**Work item**
Your answer should consist of the lines in the following data that contain "experiencias".

**Records for processing**

┄┄┄┄┄┄

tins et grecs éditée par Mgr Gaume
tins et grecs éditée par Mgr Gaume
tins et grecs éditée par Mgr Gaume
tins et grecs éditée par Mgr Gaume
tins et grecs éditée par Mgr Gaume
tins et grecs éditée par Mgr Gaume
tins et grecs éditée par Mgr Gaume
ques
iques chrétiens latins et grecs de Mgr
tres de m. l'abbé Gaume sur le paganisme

┄┄┄┄┄┄

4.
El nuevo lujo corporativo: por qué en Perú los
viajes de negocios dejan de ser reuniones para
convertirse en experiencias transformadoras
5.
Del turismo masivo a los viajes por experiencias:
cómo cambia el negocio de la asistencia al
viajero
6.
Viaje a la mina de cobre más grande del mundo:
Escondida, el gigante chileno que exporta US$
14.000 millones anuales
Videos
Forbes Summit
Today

┄┄┄┄┄┄

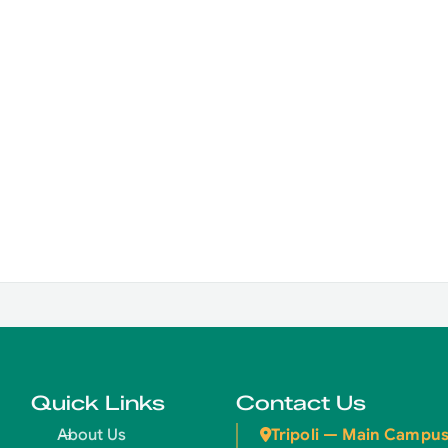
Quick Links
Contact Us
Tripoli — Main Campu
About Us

┄┄┄┄┄┄

**Answer**
convertirse en experiencias transformadoras
Del turismo masivo a los viajes por experiencias:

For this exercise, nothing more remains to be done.